Denoiser as posterior. The denoiser predicts a probability distribution over tokens (shown as blobs at simplex vertices). As $t \to 1$, the distribution concentrates on the correct token.
Decision regions sharpen over time. The simplex is partitioned into classification regions. As $t$ increases, the model becomes increasingly confident about which token each noisy point belongs to.
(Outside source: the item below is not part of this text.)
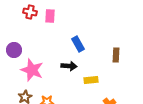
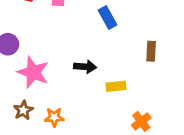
blue rectangle: (78, 44) -> (108, 18), moved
This switch from regression to classification makes a significant difference. On our benchmarks, cross-entropy training improves generative perplexity from 120 to 97—a 20% improvement—simply by respecting the discrete geometry of the output space.
So far we have built a flow-based language model (FLM), which generates text by following a velocity field for many steps. We'll show below that this already outperforms discrete diffusion, but we still need to take many steps to accurately resolve the flow. So, then, how do we get to one step?
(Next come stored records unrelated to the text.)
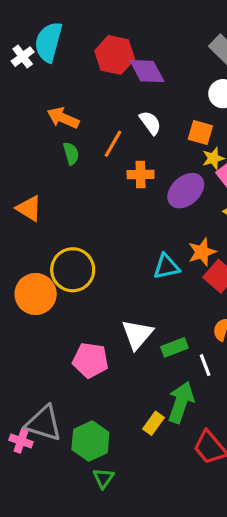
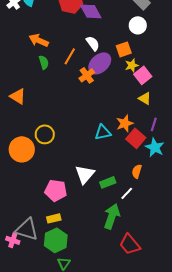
orange square: (200, 132) -> (124, 49), turned -35
orange cross: (141, 174) -> (87, 75), turned -35
purple ellipse: (186, 191) -> (100, 63), moved
yellow circle: (73, 270) -> (45, 134), size x0.7
white line: (205, 365) -> (127, 193), turned 64
yellow rectangle: (153, 423) -> (54, 218), moved, turned 40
The idea is to learn the flow map $X_{s,t}$, defined as the solution operator of the probability flow ODE. By definition, it satisfies
$$X_{s,t}(\mathbf{x}_s) = \mathbf{x}_t$$for any pair of times $(s, t)$, directly transporting between any two points on the flow without tracing the intermediate path. Unlike discrete diffusions, this object exists because our continuous flow is deterministic, so that the entire trajectory is determined by the initial Gaussian noise sample. You can think of the flow map as a “teleporter” that says exactly where this noise will end up. In particular, one-step generation is simply
$$\hat{\mathbf{x}}_1 = X_{0,1}(\mathbf{x}_0).$$
Continuous flow. The density smoothly sweeps from $\rho_0$ to $\rho_1$, passing through every intermediate state.
Flow map. The flow map “teleports” the density directly between time points, skipping the intermediate states. With a single map $X_{0,1}$, we jump straight from noise to data.
We learn the flow map by distilling the pretrained flow model. The key property we exploit is called the semigroup property, which states that the flow map from $s$ to $t$ can be decomposed as two consecutive maps $s \to u \to t$. This means we can train the flow map to be self-consistent:
$X_{s,t}(x) = X_{u,t}(X_{s,u}(x))$
By enforcing this composition rule during training, the model learns to take larger and larger jumps while maintaining accuracy. Eventually, it can jump from $s{=}0$ all the way to $t{=}1$ in a single step.
We typically parameterize the flow map as
$$X_{s,t}(x) = x + (t-s)\,v_{s,t}(x),$$where $v_{s,t}$ is the average velocity over the interval $[s, t]$. Just as we reparameterized the velocity as a denoiser, we can reparameterize the flow map as a two-time denoiser,
$$\delta_{s,t}(x) = x + (1-s)\,v_{s,t}(x),$$which uses the same average velocity $v_{s,t}$ but takes a single step all the way to $t{=}1$. This object has an important property: it always lies on the probability simplex, regardless of the time interval $(s, t)$. This means we can train it with the cross-entropy loss, inheriting all the benefits of the classification formulation.
When $s = t$, the two-time denoiser reduces to the ordinary denoiser $D_s$. When $t = 1$, $\delta_{s,1}(x) = X_{s,1}(x)$, giving the final prediction directly. Given the two-time denoiser, we can always reconstruct the flow map via
$$X_{s,t}(x) = \frac{1-t}{1-s}\,x + \frac{t-s}{1-s}\,\delta_{s,t}(x).$$That is, the two-time denoiser gives a lossless reparameterization of the flow map that always lives on the simplex, letting us learn the flow map entirely through classification.
Two-time denoiser $\delta_{s,t}$. The two-time denoiser maps a noisy point at time $s$ to a prediction on the simplex, parameterizing the flow map while always remaining on the probability simplex.
There are three equivalent mathematical characterizations of the flow map, each giving rise to a different distillation objective. All three characterize the same object, but they construct the teacher signal in fundamentally different ways. We focus on the semigroup objective for our main results, and briefly describe the alternatives for completeness.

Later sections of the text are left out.